Better to engage people


By Terence Fernandez, The Sun

AS someone who had been on the receiving end of slanderous remarks and even a case of impersonation, I can relate to the need at times to control misinformation online. But by understanding something doesn’t mean one agrees with or advocates decisions that will take us back to the dark ages.

By announcing proposed amendments to the Printing Presses and Publications Act (PPPA) to include online media and the Internet, the government is in effect reneging on a promise it made more than a decade ago not to censor the Internet. The pledge was made to not only Malaysians but also the thousands of potential foreign investors we were trying to woo to Cyberjaya.

While Minister in the Prime Minister’s Department Datuk Seri Nazri Aziz explained that there need not be anymore laws to regulate the Internet, what one may fail to realise is that online media may now come under the same kind of restrictions that their print counterparts are subject to – perhaps even an annual licence to operate?

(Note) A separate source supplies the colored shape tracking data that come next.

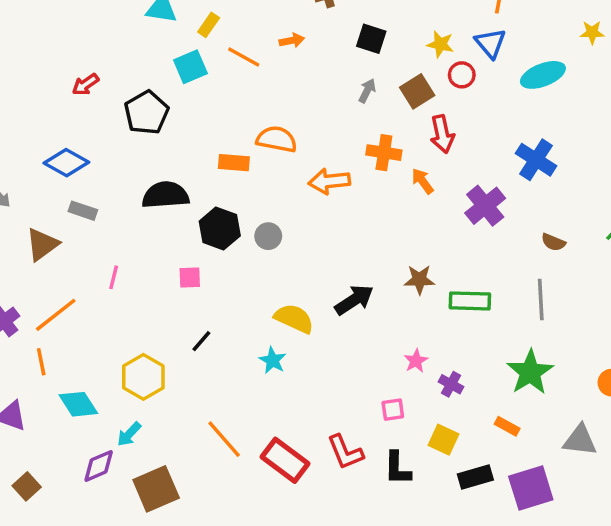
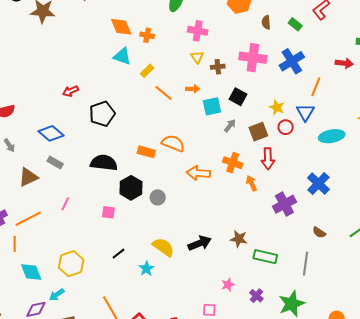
cyan square: (190, 67) -> (212, 106), moved
black line: (201, 341) -> (119, 254), moved
purple cross: (451, 384) -> (256, 296), moved

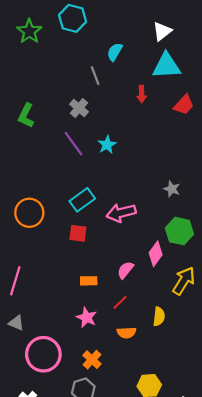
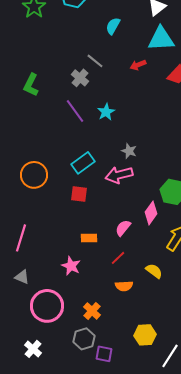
gray line: (95, 76) -> (95, 61), moved, turned -30
red arrow: (142, 94) -> (138, 65), turned 70
gray star: (172, 189) -> (129, 151), moved
yellow semicircle: (159, 316) -> (154, 271), turned -60
pink star: (87, 318) -> (71, 266), moved

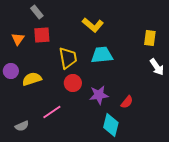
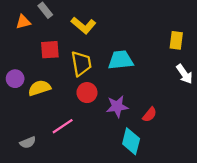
yellow L-shape: (93, 25) -> (84, 25), moved
red square: (42, 35) -> (50, 50), moved
orange triangle: (18, 39) -> (23, 22), moved, turned 40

The subtle threat of the Sedition Act and the Malaysian Communications and Multimedia Commission Act is also another way to exert stricter controls over what’s posted online.

Nazri cites national security as a reason for going back on the tenets of the 10-point Bill of Guarantees of the Malaysian Multimedia Super Corridor, which include non-censorship.

Known or unknown to him, “national security” has been used by repressive regimes to commit the worst kinds of atrocities. Malaysia certainly does not fall into this category; but it does not help that when the whole populace is forging ahead, the administration tries to hold us back by controlling technology and the flow of information. It would be a frustrating attempt and even foolhardy to even try to curb information as people and technology will find a way to get that information across.

While even the prime minister has embraced Twitter, it seems ironic that his administration is toying with the idea of silencing the Internet. The government should continue to engage the people via traditional and print media. With the facilities at its disposal, it should be engaging the people to counter whatever untruths or “threats to national security” lurking in cyberspace. One is sure that a fraction of the RM2,587,652,100 allotted this year to the Information, Communications and Culture Ministry can go a long way to “educate” the people and counter the lies, innuendos, allegations and “national security” matters that keep making the Internet a free for all.

At the same time, our foreign missions should learn to engage Malaysians abroad to offer explanations to counter whatever they read on blogs and websites which are unfriendly to the country and its leaders. Speaking of which, there are indeed irresponsible individuals and groups who hide behind pseudonyms and email accounts who wreak havoc on people’s reputations and the nation’s as well. But seriously, as there are as many immature and reckless folk who post anything and everything, there are more discerning people who always take what they read online with a pinch of salt.

So the government should stop skirting around the issue and tell us what its real concern is – alternative views which could be interpreted as political dissent, as well as information which may not be available locally.

However, by exercising maturity in addressing dissenting voices, the government would be doing itself a favour and endear itself to the populace, where the establishment demonstrates that it is capable of rational, cohesive and mature discourse.

Freeing up the flow of information will demonstrate that it is transparent, unafraid and unabashed by criticisms against it. If history has taught us anything it is that one cannot curb information (including misinformation). Be it horseback riders, carrier pigeons, smoke signals and names stitched onto cloth, ultimately the message always gets through. How can one even consider that in the electronic age one can stop people from talking to each other?